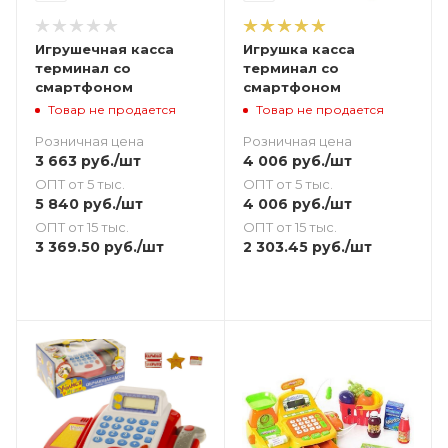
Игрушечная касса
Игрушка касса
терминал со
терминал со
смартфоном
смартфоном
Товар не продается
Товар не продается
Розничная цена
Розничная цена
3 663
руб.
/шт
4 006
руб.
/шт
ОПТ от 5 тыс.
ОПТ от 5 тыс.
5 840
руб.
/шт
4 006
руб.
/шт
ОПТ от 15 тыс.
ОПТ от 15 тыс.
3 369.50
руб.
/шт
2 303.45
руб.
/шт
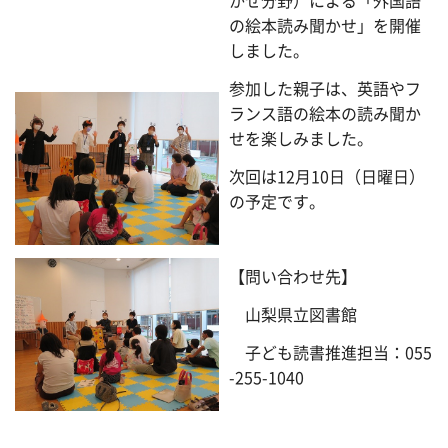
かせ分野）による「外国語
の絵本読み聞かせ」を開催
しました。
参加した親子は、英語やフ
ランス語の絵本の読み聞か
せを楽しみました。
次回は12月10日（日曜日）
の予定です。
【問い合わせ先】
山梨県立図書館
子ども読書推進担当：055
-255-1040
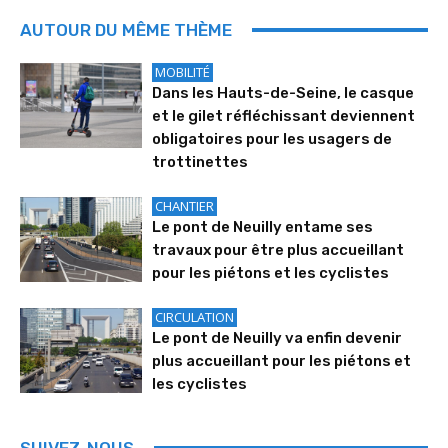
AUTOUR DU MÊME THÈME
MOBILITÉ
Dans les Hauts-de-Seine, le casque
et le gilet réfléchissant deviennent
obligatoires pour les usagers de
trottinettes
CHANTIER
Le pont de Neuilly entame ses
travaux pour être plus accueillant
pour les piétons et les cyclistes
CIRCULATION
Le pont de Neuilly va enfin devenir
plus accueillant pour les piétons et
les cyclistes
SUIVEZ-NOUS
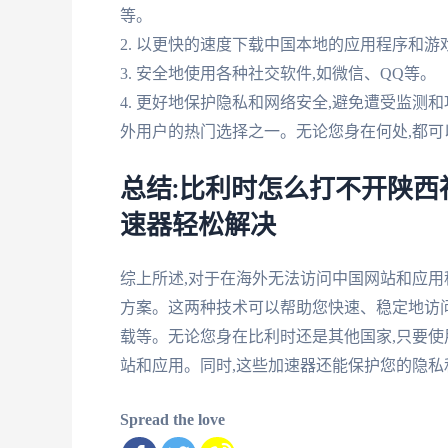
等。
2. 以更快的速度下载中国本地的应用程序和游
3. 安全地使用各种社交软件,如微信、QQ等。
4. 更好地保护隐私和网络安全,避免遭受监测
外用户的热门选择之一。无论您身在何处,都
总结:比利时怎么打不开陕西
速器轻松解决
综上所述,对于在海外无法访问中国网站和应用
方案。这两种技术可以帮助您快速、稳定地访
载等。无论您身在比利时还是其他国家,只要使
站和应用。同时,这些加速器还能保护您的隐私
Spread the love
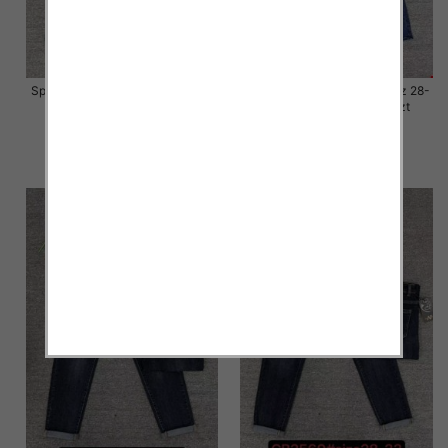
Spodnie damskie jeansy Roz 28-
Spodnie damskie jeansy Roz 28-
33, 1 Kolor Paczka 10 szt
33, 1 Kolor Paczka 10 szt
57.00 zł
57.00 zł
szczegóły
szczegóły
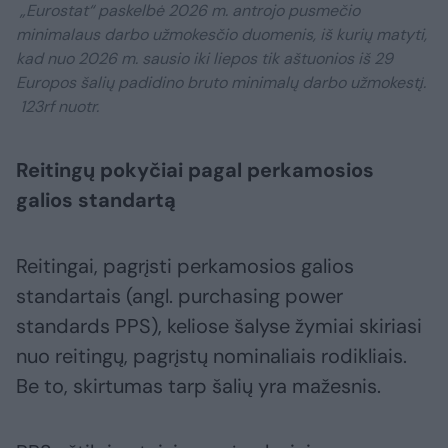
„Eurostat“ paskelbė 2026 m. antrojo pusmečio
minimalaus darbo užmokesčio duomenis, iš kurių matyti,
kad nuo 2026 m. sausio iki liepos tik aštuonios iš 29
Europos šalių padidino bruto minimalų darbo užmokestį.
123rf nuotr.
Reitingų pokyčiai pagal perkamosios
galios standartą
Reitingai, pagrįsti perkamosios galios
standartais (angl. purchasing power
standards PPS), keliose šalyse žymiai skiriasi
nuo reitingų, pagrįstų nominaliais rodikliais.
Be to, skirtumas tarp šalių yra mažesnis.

▶ [WHAT YOU WILL DO] Please return, exactly and with pictures omitted, the lines from the line holding "SUIVEZ-NOUS" through the end of the data above, inclusive.

▶ [ANSWER TO THIS TASK]
SUIVEZ-NOUS
等。
2. 以更快的速度下载中国本地的应用程序和游
3. 安全地使用各种社交软件,如微信、QQ等。
4. 更好地保护隐私和网络安全,避免遭受监测
外用户的热门选择之一。无论您身在何处,都
总结:比利时怎么打不开陕西
速器轻松解决
综上所述,对于在海外无法访问中国网站和应用
方案。这两种技术可以帮助您快速、稳定地访
载等。无论您身在比利时还是其他国家,只要使
站和应用。同时,这些加速器还能保护您的隐私
Spread the love
Spodnie damskie jeansy Roz 28-
Spodnie damskie jeansy Roz 28-
33, 1 Kolor Paczka 10 szt
33, 1 Kolor Paczka 10 szt
57.00 zł
57.00 zł
szczegóły
szczegóły
„Eurostat“ paskelbė 2026 m. antrojo pusmečio
minimalaus darbo užmokesčio duomenis, iš kurių matyti,
kad nuo 2026 m. sausio iki liepos tik aštuonios iš 29
Europos šalių padidino bruto minimalų darbo užmokestį.
123rf nuotr.
Reitingų pokyčiai pagal perkamosios
galios standartą
Reitingai, pagrįsti perkamosios galios
standartais (angl. purchasing power
standards PPS), keliose šalyse žymiai skiriasi
nuo reitingų, pagrįstų nominaliais rodikliais.
Be to, skirtumas tarp šalių yra mažesnis.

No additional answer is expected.